Stuka v. Fleming

WRIT GRANTED AND MADE PEREMPTORY.

The applicant, the Louisiana Patient Compensation Fund, seeks supervisory review of a trial court ruling striking certain paragraphs from its answer to the plaintiffs’ petition to recover from the fund for injuries allegedly caused by medical malpractice.

The plaintiffs filed suit against several doctors claiming they were negligent in their care of Mrs. Stuka. The plaintiffs also sued a medical corporation, as well as a medical malpractice insurer. One of the doctors, the medical corporation and the medical malpractice insurer settled with the plaintiffs for one hundred thousand dollars. The terms of the settlement did not admit liability on the part of the health care providers.

The plaintiffs also filed suit against the Louisiana Patient Compensation Fund for damages over and above the amount received in settlement from the health care providers and their insurer.

The Louisiana Patient Compensation Fund answered, requesting a jury trial and alleging that the health care providers were not negligent in their care of Mrs. Stuka and that the Fund was entitled to litigate this issue at trial. The plaintiffs filed a motion to strike those provisions from the Fund’s answer. The motion was granted by the trial court.

The trial court erred in granting the plaintiffs’ motion to strike.

The Louisiana Supreme Court in Williams v. Kushner, 449 So.2d 455 (La. 1984) found that there is no prohibition against a jury trial under the Medical Malpractice Act. The Court found LSA-R.S. 13:5105 inapplicable. As a party to this suit, within the meaning of LSA-C.C.P. Art. 1733, the Louisiana Patient Compensation Fund has the right to request a jury trial.

Under LSA-R.S. 40:1299.41, the definition of health care providers includes persons and corporations licensed by the state to provide health care. The record before us establishes that the plaintiffs reached a partial settlement with two health care providers, Dr. Ricky L. Jones, as well as Michael O. Fleming and Ricky L. Jones (A Medical Corporation) and their insurance carrier. Plaintiffs dismissed their claims against other original defendant — health care providers, with prejudice, “in further consideration of the foregoing payment” of one hundred thousand dollars.
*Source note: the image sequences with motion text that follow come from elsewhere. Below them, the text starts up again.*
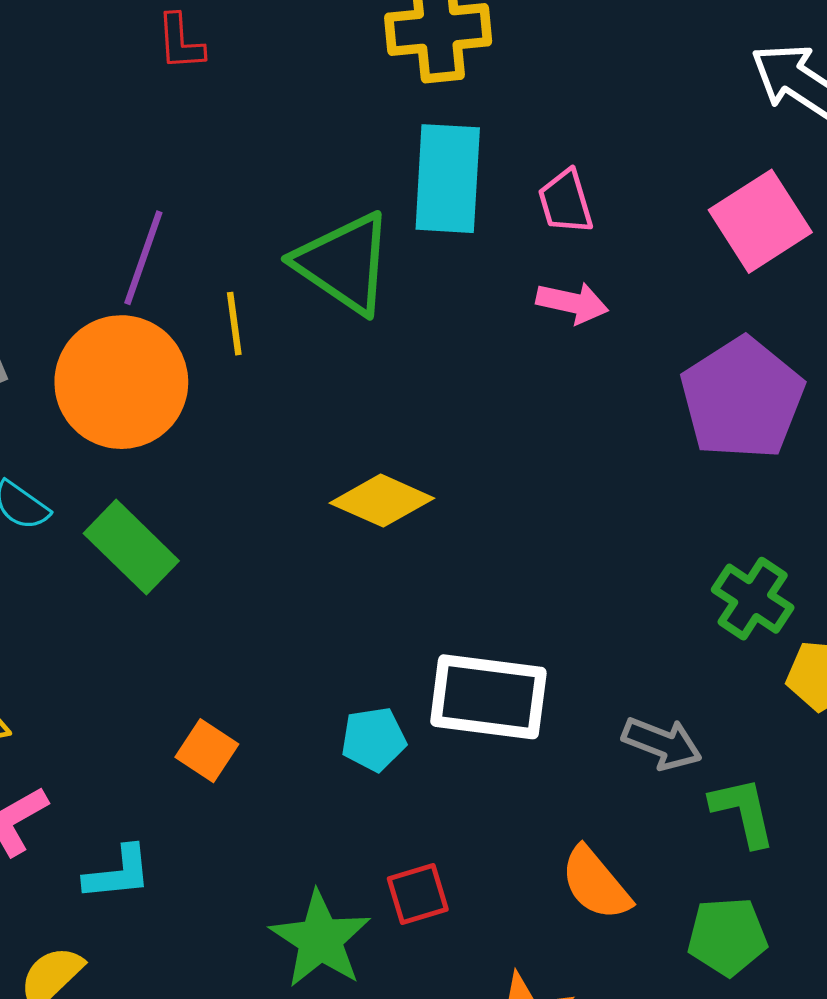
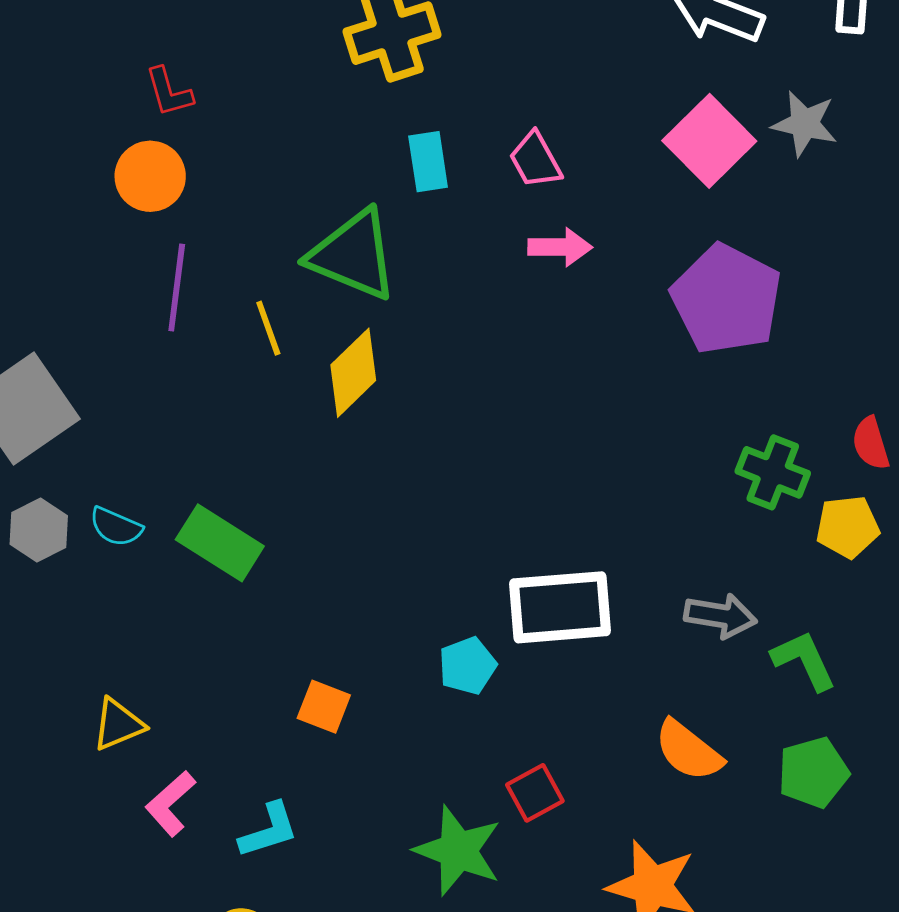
cyan rectangle: (448, 179) -> (428, 162), size x0.6
orange circle: (121, 382) -> (150, 176), moved, size x0.6
yellow diamond: (382, 501) -> (353, 373), moved, turned -56

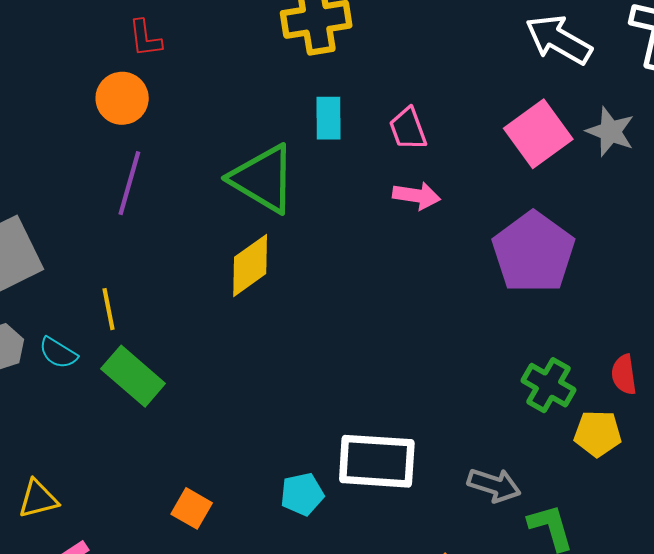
yellow line: (268, 328) -> (109, 309), moved

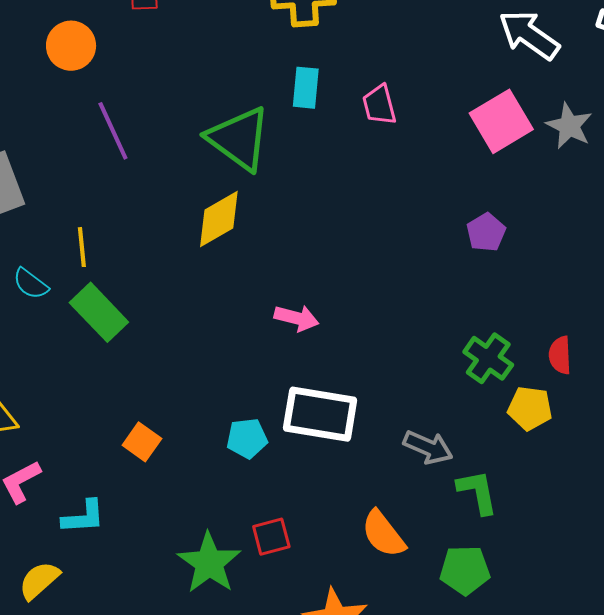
orange circle: (122, 98) -> (71, 46), moved
purple line: (129, 183) -> (113, 131), turned -46
pink arrow: (417, 196) -> (296, 318), moved
purple pentagon: (533, 252) -> (486, 232), size x0.5

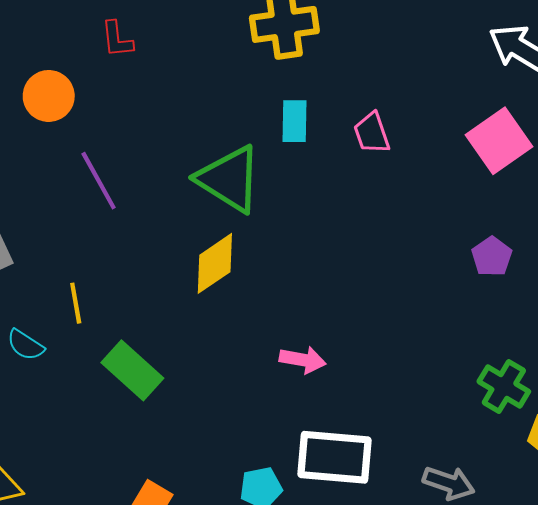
green rectangle: (99, 312) -> (132, 370), moved

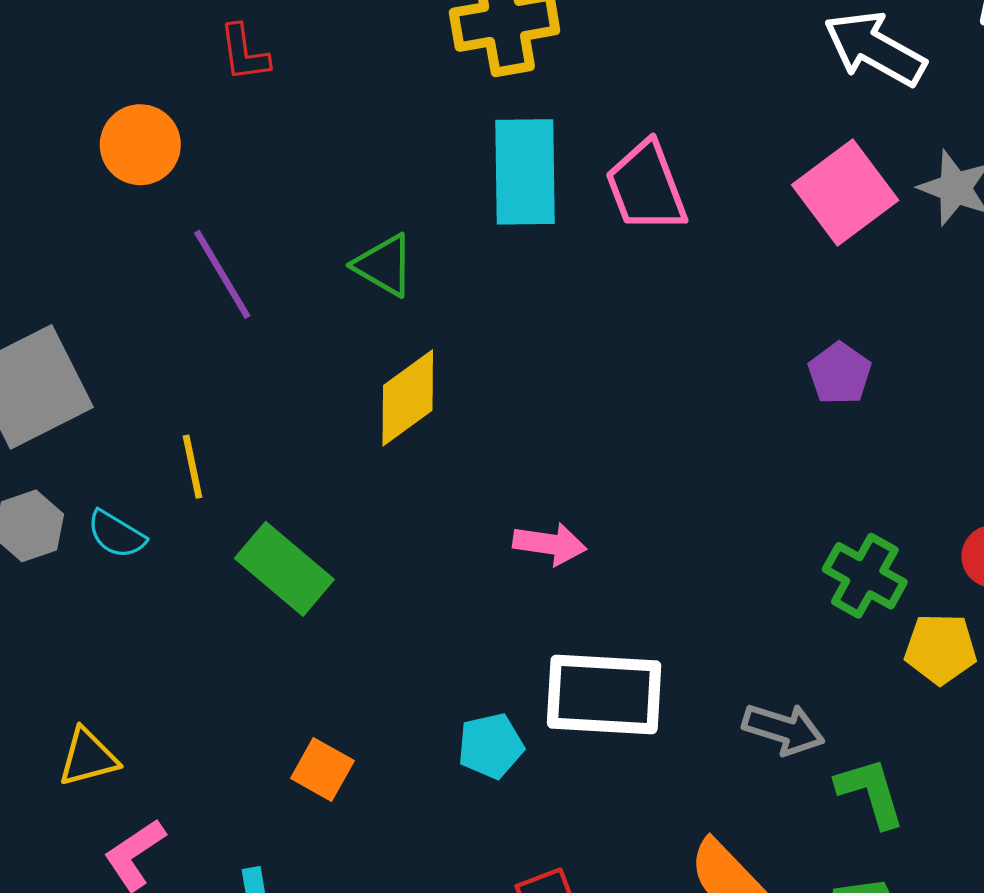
cyan rectangle: (294, 121) -> (525, 172), size x1.6
pink trapezoid: (372, 133) -> (646, 187), size x1.4
green triangle: (229, 179) -> (384, 265), moved, size x0.6

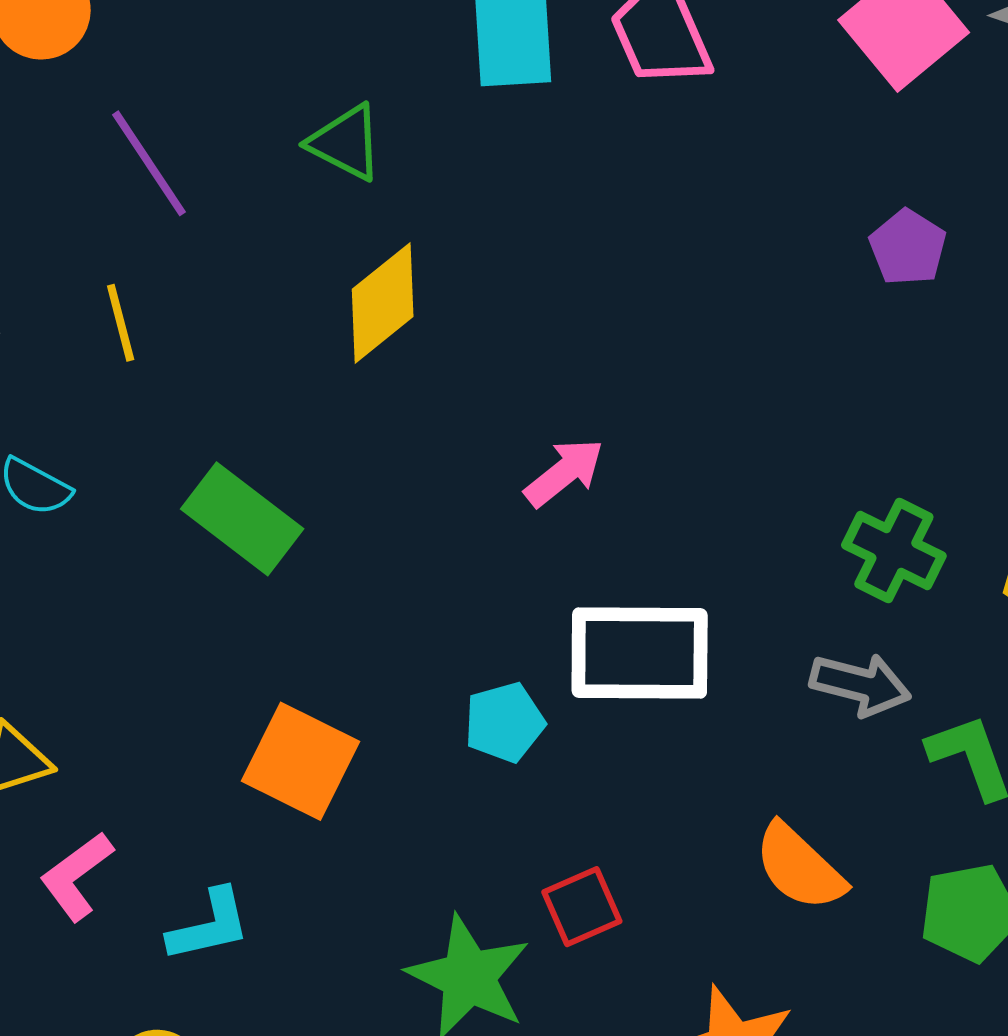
yellow line: (193, 467) -> (121, 323), moved
pink arrow: (550, 544) -> (564, 473), turned -44
green cross: (865, 576) -> (894, 551), moved
orange square: (322, 770) -> (301, 761), size x1.5

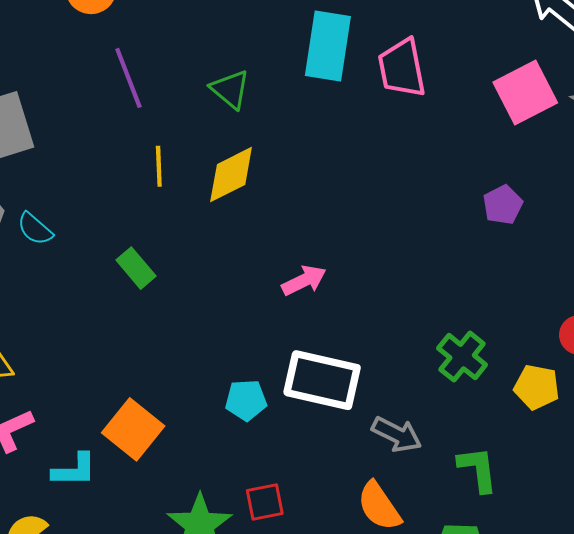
yellow line: (121, 323) -> (159, 166), moved
green rectangle: (242, 519) -> (136, 268), size x0.7
gray arrow: (860, 684) -> (397, 434), moved
orange square: (301, 761) -> (133, 429), moved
The settlement provided that the plaintiffs were to receive a total of one hundred thousand dollars, rather than the liability limit of one hundred thousand dollars per health care provider established under LSA-R.S. 40:1299.42(B)(2). Therefore, plaintiffs have apparently entered into a partial settlement, have not obtained the maximum amount from each health care provider, have dismissed their claims against other health care providers, and now seek to obtain additional amounts from the Fund, claiming that LSA-R.S. 40:1299.44(C)(5) relieves them from the necessity of proving that the fault of the health care providers caused the injuries of which they complain.

LSA-R.S. 40:1299.44(C)(5) provides that the court shall consider the liability of the health care provider as admitted and established where the insurer has paid its policy limits of one hundred thousand dollars. In the present case, the policy limits of one hundred thousand dollars have not been paid on behalf of each health care provider. This amount was paid on behalf of two *1206health care providers, without apportionment. Therefore, under the statute, their fault and liability is not deemed admitted as it affects the right of the Fund to deny liability and litigate that issue. Because the issue of liability has not been previously adjudicated or admitted by the Fund, the issue is properly before the trial court and may be asserted by the Louisiana Patient Compensation Fund.

Therefore, the applicant’s writ is granted and the trial court judgment granting the plaintiffs' motion to strike is vacated. The case is remanded to the trial court for further proceedings in accordance with law.